* WHAT YOU NEED TO DO *
Give again exactly the lines that run from the start of the records to the line holding "A couple of", both ends counted. Do not include the pictures.

* Page-level text extractions *

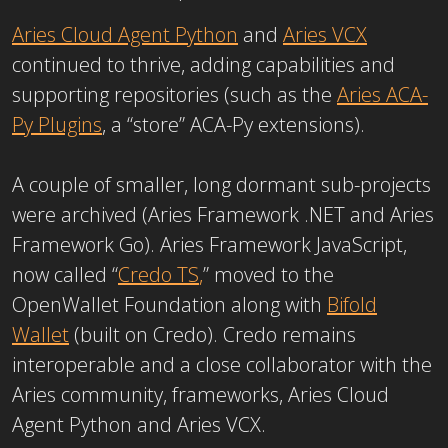
Aries Cloud Agent Python
and
Aries VCX
continued to thrive, adding capabilities and
supporting repositories (such as the
Aries ACA-
Py Plugins
, a “store” ACA-Py extensions).
A couple of smaller, long dormant sub-projects
were archived (Aries Framework .NET and Aries
Framework Go). Aries Framework JavaScript,
now called “
Credo TS
,
” moved to the
OpenWallet Foundation along with
Bifold
Wallet
(built on Credo). Credo remains
interoperable and a close collaborator with the
Aries community, frameworks, Aries Cloud
Agent Python and Aries VCX.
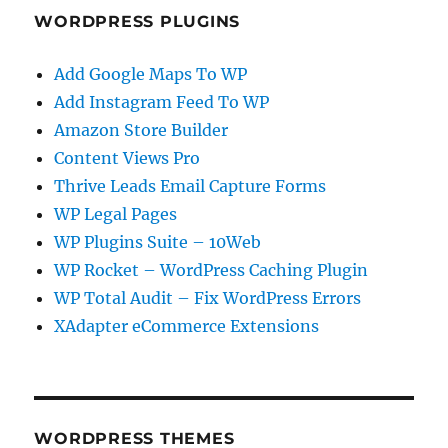
WORDPRESS PLUGINS
Add Google Maps To WP
Add Instagram Feed To WP
Amazon Store Builder
Content Views Pro
Thrive Leads Email Capture Forms
WP Legal Pages
WP Plugins Suite – 10Web
WP Rocket – WordPress Caching Plugin
WP Total Audit – Fix WordPress Errors
XAdapter eCommerce Extensions
WORDPRESS THEMES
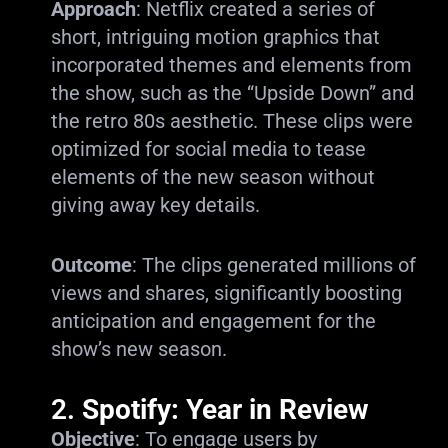
Approach
: Netflix created a series of
short, intriguing motion graphics that
incorporated themes and elements from
the show, such as the “Upside Down” and
the retro 80s aesthetic. These clips were
optimized for social media to tease
elements of the new season without
giving away key details.
Outcome
: The clips generated millions of
views and shares, significantly boosting
anticipation and engagement for the
show’s new season.
2.
Spotify: Year in Review
Objective
: To engage users by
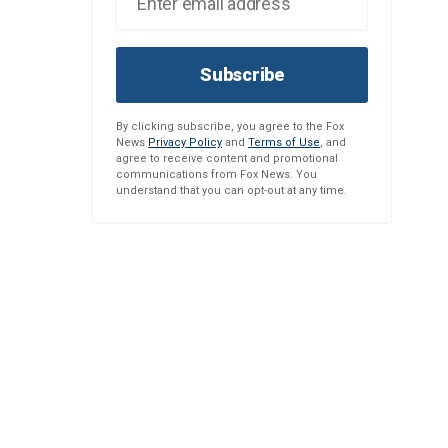
Subscribe
By clicking subscribe, you agree to the Fox
News
Privacy Policy
and
Terms of Use
, and
agree to receive content and promotional
communications from Fox News. You
understand that you can opt-out at any time.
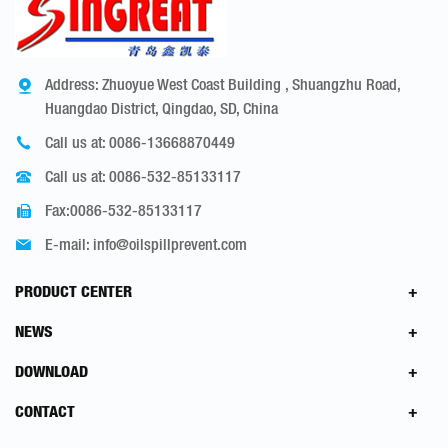
Address: Zhuoyue West Coast Building , Shuangzhu Road,
Huangdao District, Qingdao, SD, China
Call us at:
0086-13668870449
Call us at:
0086-532-85133117
Fax:0086-532-85133117
E-mail:
info@oilspillprevent.com
PRODUCT CENTER
NEWS
DOWNLOAD
CONTACT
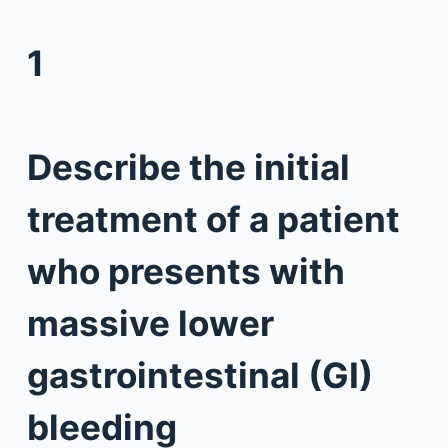
1
Describe the initial
treatment of a patient
who presents with
massive lower
gastrointestinal (GI)
bleeding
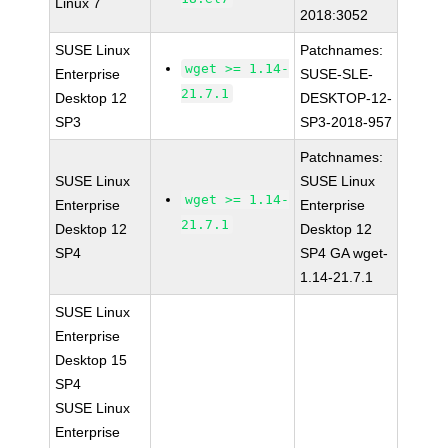
Linux 7
2018:3052
SUSE Linux
Patchnames:
wget >= 1.14-
Enterprise
SUSE-SLE-
21.7.1
Desktop 12
DESKTOP-12-
SP3
SP3-2018-957
Patchnames:
SUSE Linux
SUSE Linux
wget >= 1.14-
Enterprise
Enterprise
21.7.1
Desktop 12
Desktop 12
SP4
SP4 GA wget-
1.14-21.7.1
SUSE Linux
Enterprise
Desktop 15
SP4
SUSE Linux
Enterprise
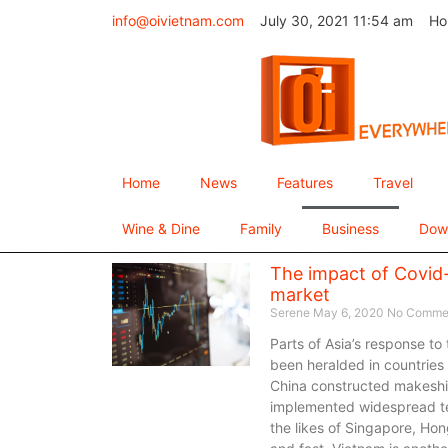
info@oivietnam.com
July 30, 2021 11:54 am
Ho
Home
News
Features
Travel
Wine & Dine
Family
Business
Dow
The impact of Covid-
market
Serene
May 6, 2020
No Comme
Parts of Asia’s response to
been heralded in countries h
China constructed makeshif
implemented widespread tes
the likes of Singapore, Ho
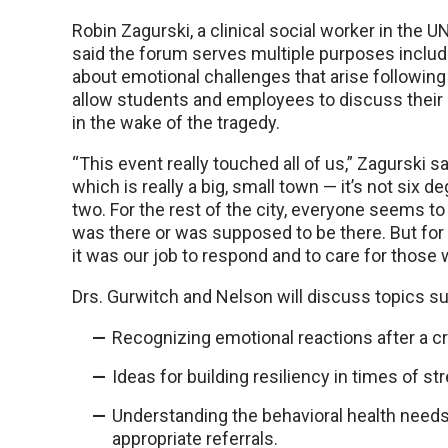
Robin Zagurski, a clinical social worker in the
said the forum serves multiple purposes includ
about emotional challenges that arise following
allow students and employees to discuss thei
in the wake of the tragedy.
“This event really touched all of us,” Zagurski sa
which is really a big, small town — it’s not six d
two. For the rest of the city, everyone seems
was there or was supposed to be there. But for 
it was our job to respond and to care for those
Drs. Gurwitch and Nelson will discuss topics su
Recognizing emotional reactions after a cr
Ideas for building resiliency in times of st
Understanding the behavioral health needs
appropriate referrals.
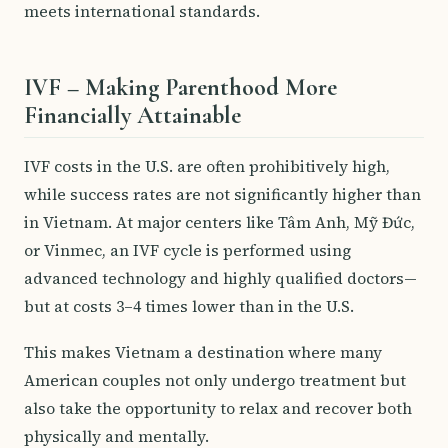
meets international standards.
IVF – Making Parenthood More
Financially Attainable
IVF costs in the U.S. are often prohibitively high,
while success rates are not significantly higher than
in Vietnam. At major centers like Tâm Anh, Mỹ Đức,
or Vinmec, an IVF cycle is performed using
advanced technology and highly qualified doctors—
but at costs 3–4 times lower than in the U.S.
This makes Vietnam a destination where many
American couples not only undergo treatment but
also take the opportunity to relax and recover both
physically and mentally.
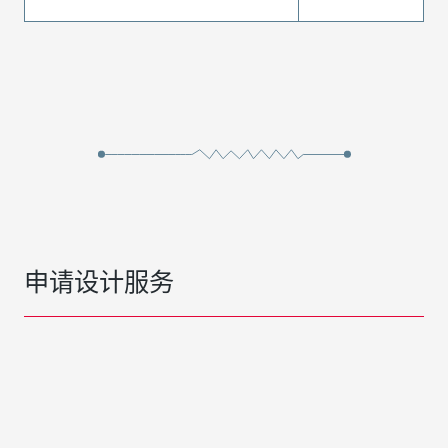
申请设计服务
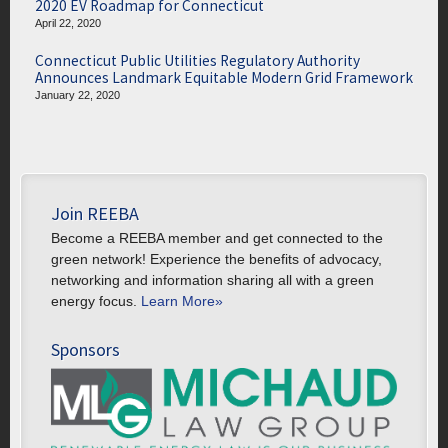
2020 EV Roadmap for Connecticut
April 22, 2020
Connecticut Public Utilities Regulatory Authority
Announces Landmark Equitable Modern Grid Framework
January 22, 2020
Join REEBA
Become a REEBA member and get connected to the
green network! Experience the benefits of advocacy,
networking and information sharing all with a green
energy focus.
Learn More»
Sponsors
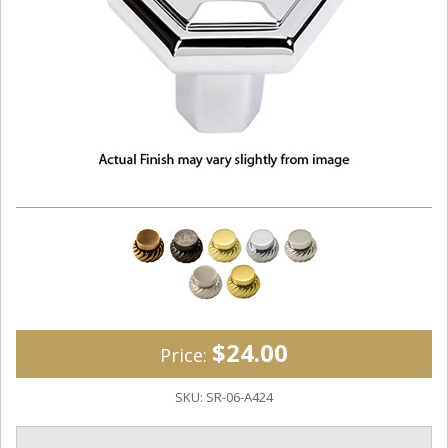
$24.00
Price:
SKU:
SR-06-A424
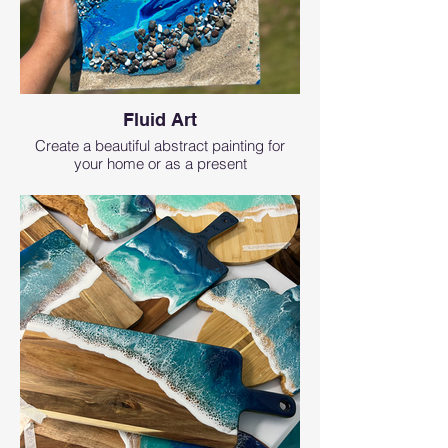
Fluid Art
Create a beautiful abstract painting for
your home or as a present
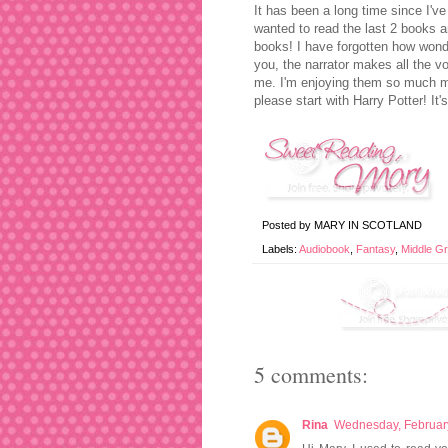
It has been a long time since I've 
wanted to read the last 2 books an
books! I have forgotten how wonder
you, the narrator makes all the vo
me. I'm enjoying them so much mo
please start with Harry Potter! It
Posted by
MARY IN SCOTLAND
Labels:
Audiobook
,
Fantasy
,
Middle G
5 comments:
Rina
Wednesday, Februar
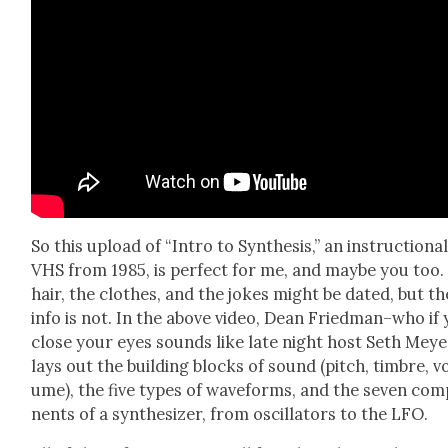
So this upload of “Intro to Syn­the­sis,” an instruc­tion­a
VHS from 1985, is per­fect for me, and maybe you too.
hair, the clothes, and the jokes might be dat­ed, but th
info is not. In the above video, Dean Friedman–who if
close your eyes sounds like late night host Seth Mey
lays out the build­ing blocks of sound (pitch, tim­bre, v
ume), the five types of wave­forms, and the sev­en com
nents of a syn­the­siz­er, from oscil­la­tors to the LFO.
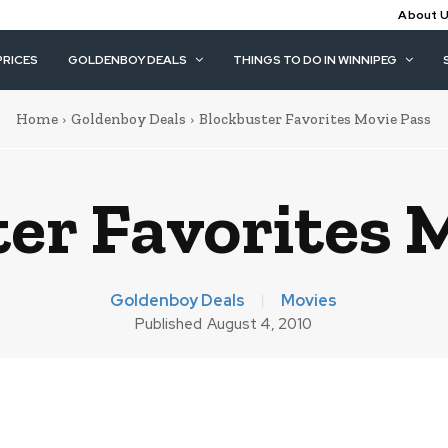
About 
PRICES
GOLDENBOY DEALS
THINGS TO DO IN WINNIPEG
Home
Goldenboy Deals
Blockbuster Favorites Movie Pass
er Favorites 
Goldenboy Deals
Movies
Published
August 4, 2010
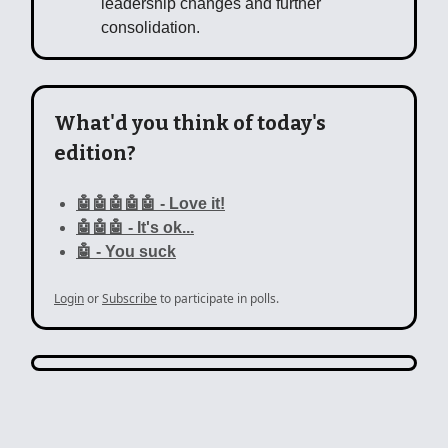
leadership changes and further
consolidation.
What'd you think of today's
edition?
🤖🤖🤖🤖🤖 - Love it!
🤖🤖🤖 - It's ok...
🤖 - You suck
Login
or
Subscribe
to participate in polls.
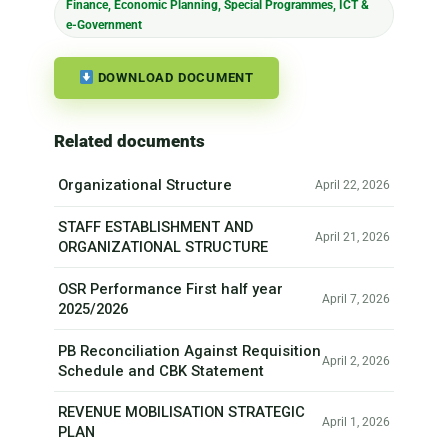
Finance, Economic Planning, Special Programmes, ICT &
e-Government
DOWNLOAD DOCUMENT
Related documents
Organizational Structure
April 22, 2026
STAFF ESTABLISHMENT AND
April 21, 2026
ORGANIZATIONAL STRUCTURE
OSR Performance First half year
April 7, 2026
2025/2026
PB Reconciliation Against Requisition
April 2, 2026
Schedule and CBK Statement
REVENUE MOBILISATION STRATEGIC
April 1, 2026
PLAN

* EXERCISE OUTPUT *
Aries Cloud Agent Python
and
Aries VCX
continued to thrive, adding capabilities and
supporting repositories (such as the
Aries ACA-
Py Plugins
, a “store” ACA-Py extensions).
A couple of smaller, long dormant sub-projects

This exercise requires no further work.